Купеческий сын и живые мертвецы - стр. 24
– Кровь… – Митрофан Кузьмич зажмурился, что ему совершенно не помогло: картина перед его глазами не стала менее отчётливой. – Откуда же в тебе, Танюша, взялось тогда столько крови?..
Полная правда о том, что случилось в ту ночь, когда появился на свет Иванушка, была известна только самому Митрофану Кузьмичу, его отцу Кузьме Петровичу да тому доктору, которого они вызвали к роженице. Даже Мавра Игнатьевна всех подробностей не знала, хоть её – единственную из прислуги – допустили в спальню Татьяны Дмитриевны. А все остальные обитатели дома на Губернской улице делали вид, что понятия не имеют о нездоровье хозяйки. Поскольку считается: чем меньше народу знает о страданиях роженицы, тем меньше она мучается.
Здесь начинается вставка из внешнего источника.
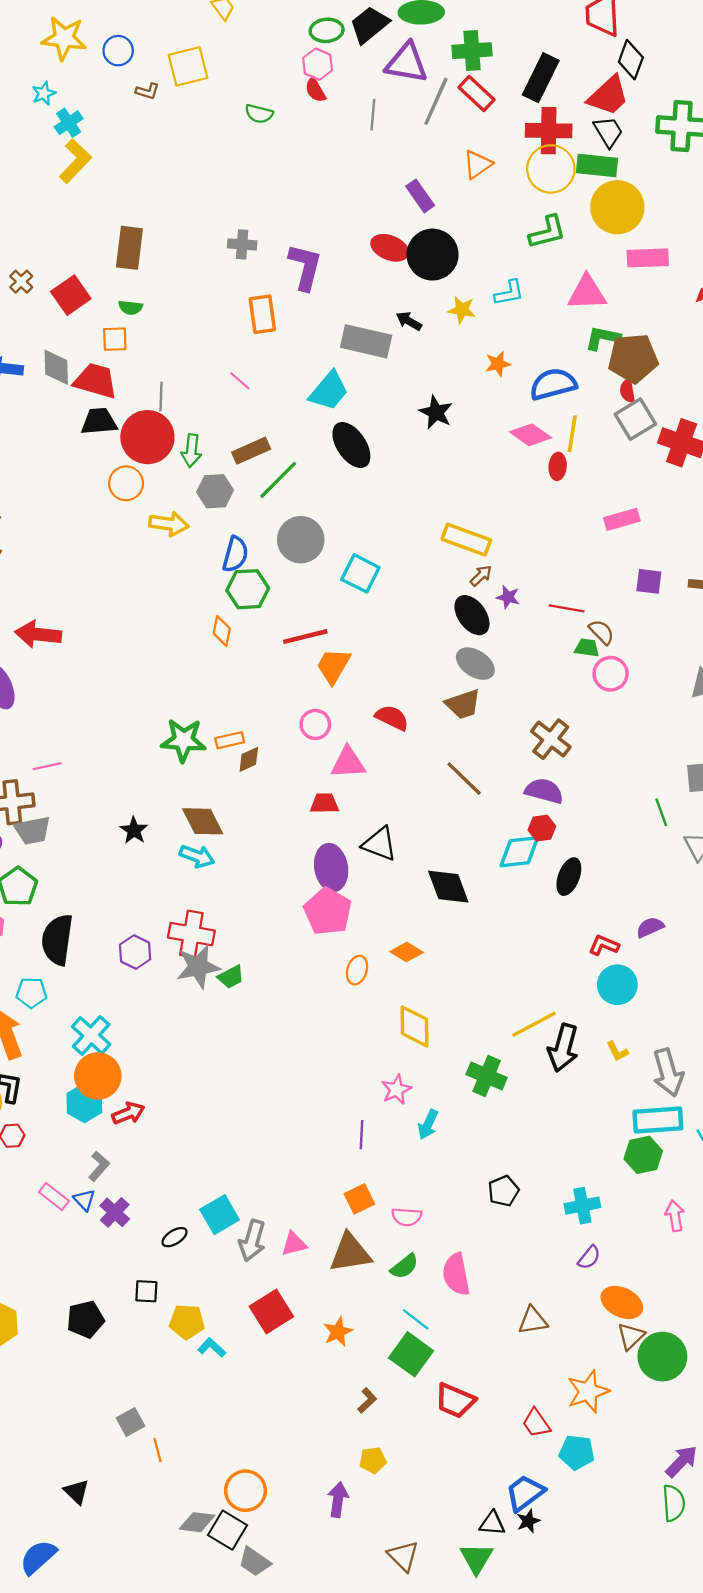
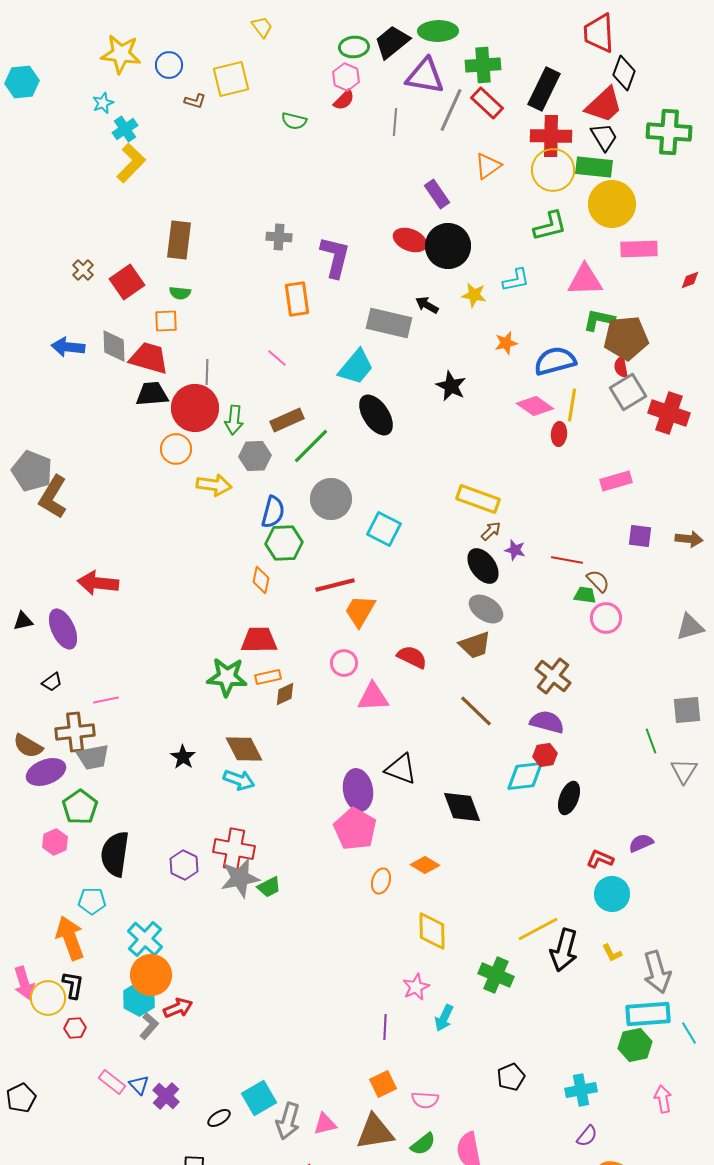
red semicircle: (315, 90) -> (344, 100), turned -105
red trapezoid: (324, 803) -> (259, 640), moved, size x1.4
gray L-shape: (99, 1166) -> (149, 1026), moved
Вот только в доме Алтыновых всё вышло иначе.
Умник-эскулап сразу же завёл речь про какое-то там предлежание. Но сказал, что надежда на благополучный исход есть – молитесь, дескать, а я сделаю, что смогу.
Только вот смог-то он маловато. Простыни, так пропитавшиеся Таниной кровью, что их потом пришлось отжимать, да иссиня-бледное лицо жены – вот и всё, что Митрофан Алтынов отчётливо запомнил о той ночи. А всё остальное перекрыли собой истошные, как будто даже не человеческие вопли Татьяны. И когда они стихли, Митрофан Кузьмич едва не возблагодарил Бога – хоть и решил, что означает эта тишина кончину его Танюши.
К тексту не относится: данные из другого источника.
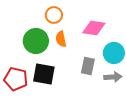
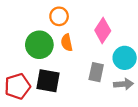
pink diamond: (94, 28) -> (103, 31), turned -65
red pentagon: (16, 79) -> (17, 86), turned -30

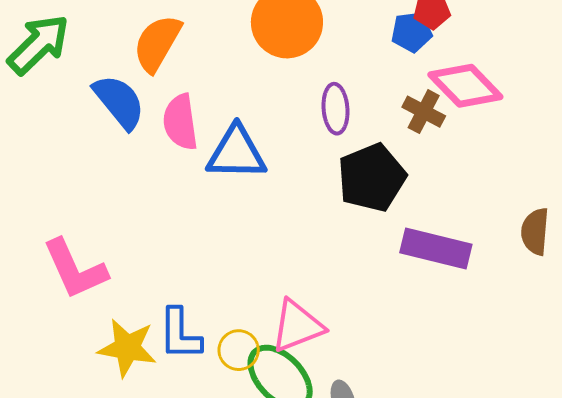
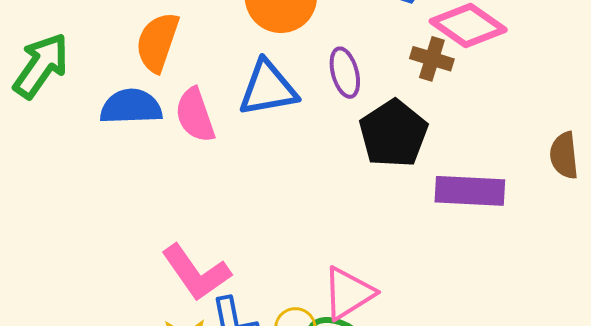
blue semicircle: (119, 102) -> (131, 107), turned -42
blue triangle: (237, 153) -> (268, 88), moved
pink L-shape: (75, 269) -> (196, 273), moved

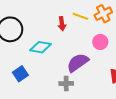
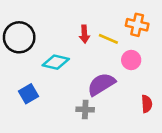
orange cross: (103, 14) -> (137, 25), turned 36
yellow line: (80, 16) -> (108, 39), moved

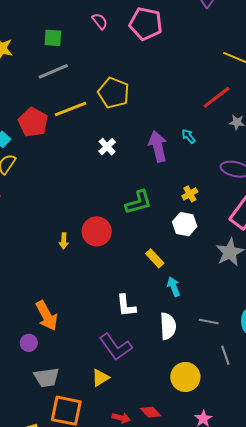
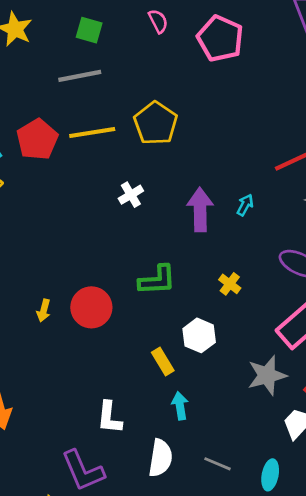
cyan arrow: (189, 136) -> (245, 205), turned 56
yellow cross: (190, 194) -> (230, 284), turned -35
white hexagon: (185, 224) -> (199, 335), moved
Но нет: она лишилась чувств, не умерла.
И тут же доктор цепко схватил Митрофана Кузьмича за руку и произнёс – резко, почти зло:
– Нельзя ни секунды терять! Решайтесь: пока она без сознания, я могу сделать кесарево сечение. Но мне нужно ваше на то согласие.
Митрофан Кузьмич заколебался тогда: слишком страшно было давать разрешение резать жену.
– А она – выживет? – спросил он каким-то чужим голосом: сыпучим, словно сухой речной песок; о ребёнке он уже и не спрашивал: не надеялся ни на что.
И тут в комнату даже не вбежал – влетел Кузьма Петрович. Чуть было дверь с петель не снёс – как видно, прямо за дверью стоял и всё слышал.
– Я вам даю такое разрешение! – заявил он. – Делайте, что должны! Спасёте мою невестку – уплачу вам пять тысяч рублей. А спасёте внука – десять тысяч.
Митрофан Кузьмич хотел было возмутиться – что жизнь его жены отец вдвое меньше ценит, чем жизнь младенца. Однако его горло словно бы забил тот самый речной песок, не позволил вымолвить ни слова.
– А ты, Мавра, – Кузьма Петрович повернулся к Таниной нянюшке, суетившейся подле постели роженицы, – будешь господину доктору подсоблять. Делать, что он скажет.
Так что Мавра Игнатьевна всё выдумала насчёт того, будто Татьяна Алтынова держала перед смертью на руках новорождённого сыночка. Ничего такого Мавруша не видела: подавала доктору какие-то инструменты – глядела на них. А ещё – на страшный разрез на теле своей воспитанницы. Сам Митрофан Кузьмич тоже присутствовал при кесаревом сечении – стоял вместе с отцом в углу под иконами. Но смог разглядеть только, как из рассечённого живота его Танюши доктор вытягивает за ножки какое-то склизкое существо: всё в кровавых потёках, похожее на гигантского лягушонка. С матерью его соединяла лиловая, вся какая-то узловатая пуповина, которую доктор тут же защипнул двумя зажимами и чикнул ножницами точно между ними.